▶ WHAT THE TASK ASKS: After locating the line that holds "melakukan pelacakan dan", copy that line and all that follow it word for word through the end of the data, with no pictures.

▶ Dataset excerpts:

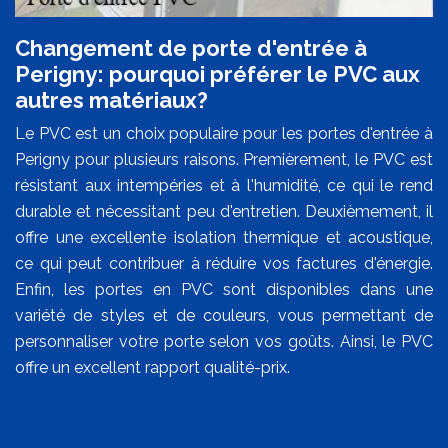
Changement de porte d'entrée à
Perigny: pourquoi préférer le PVC aux
autres matériaux?
Le PVC est un choix populaire pour les portes d'entrée à
Perigny pour plusieurs raisons. Premièrement, le PVC est
résistant aux intempéries et à l'humidité, ce qui le rend
durable et nécessitant peu d'entretien. Deuxièmement, il
offre une excellente isolation thermique et acoustique,
ce qui peut contribuer à réduire vos factures d'énergie.
Enfin, les portes en PVC sont disponibles dans une
variété de styles et de couleurs, vous permettant de
personnaliser votre porte selon vos goûts. Ainsi, le PVC
offre un excellent rapport qualité-prix.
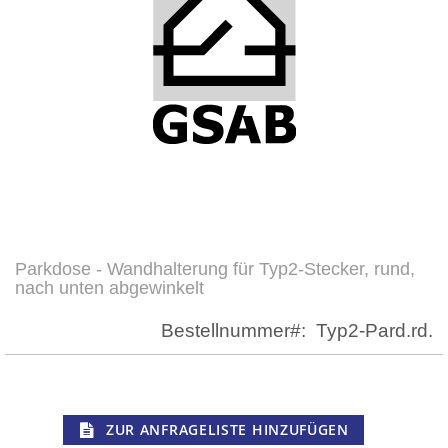
Parkdose - Wandhalterung für Typ2-Stecker, rund,
Zum
nach unten abgewinkelt
Anfang
der
Bestellnummer
Typ2-Pard.rd.
Bildergalerie
springen
ZUR ANFRAGELISTE HINZUFÜGEN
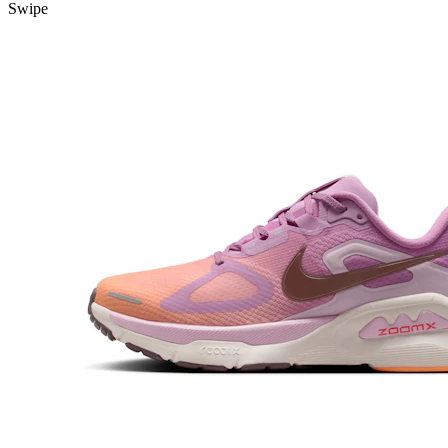
Swipe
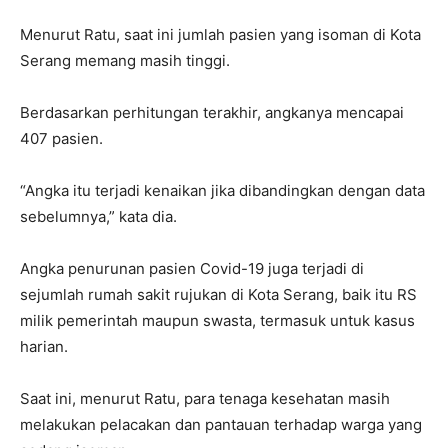
Menurut Ratu, saat ini jumlah pasien yang isoman di Kota
Serang memang masih tinggi.
Berdasarkan perhitungan terakhir, angkanya mencapai
407 pasien.
“Angka itu terjadi kenaikan jika dibandingkan dengan data
sebelumnya,” kata dia.
Angka penurunan pasien Covid-19 juga terjadi di
sejumlah rumah sakit rujukan di Kota Serang, baik itu RS
milik pemerintah maupun swasta, termasuk untuk kasus
harian.
Saat ini, menurut Ratu, para tenaga kesehatan masih
melakukan pelacakan dan pantauan terhadap warga yang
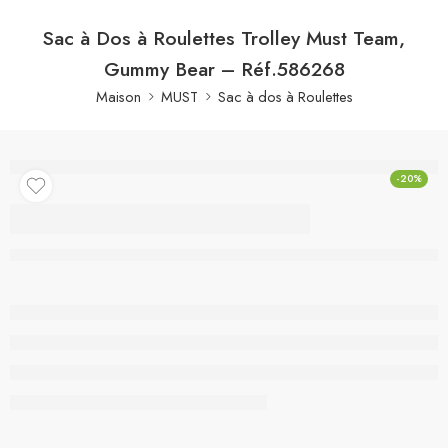
Sac à Dos à Roulettes Trolley Must Team,
Gummy Bear – Réf.586268
Maison
MUST
Sac à dos à Roulettes
-20%
Sac à Dos à Roulettes
Trolley Must Team,
Gummy Bear –
Réf.586268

▶ TASK ANSWER:
melakukan pelacakan dan pantauan terhadap warga yang
Sac à Dos à Roulettes Trolley Must Team,
Gummy Bear – Réf.586268
Maison
MUST
Sac à dos à Roulettes
-20%
Sac à Dos à Roulettes
Trolley Must Team,
Gummy Bear –
Réf.586268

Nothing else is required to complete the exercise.